**GOAL OF THE EXERCISE:** Your response should consist solely of the lines from the one containing "Open Access" through the end of the data, copied exactly.

DATA below:

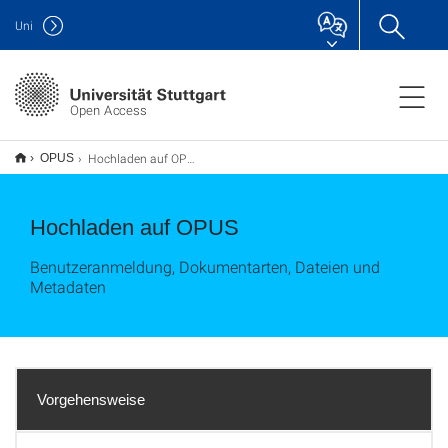
Uni
Open Access
Hochladen auf OPUS
OPUS
Hochladen auf OPUS
Benutzeranmeldung, Dokumentarten, Dateien und
Metadaten
Vorgehensweise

End of DATA.

**TASK RESPONSE:**
Open Access
Hochladen auf OPUS
OPUS
Hochladen auf OPUS
Benutzeranmeldung, Dokumentarten, Dateien und
Metadaten
Vorgehensweise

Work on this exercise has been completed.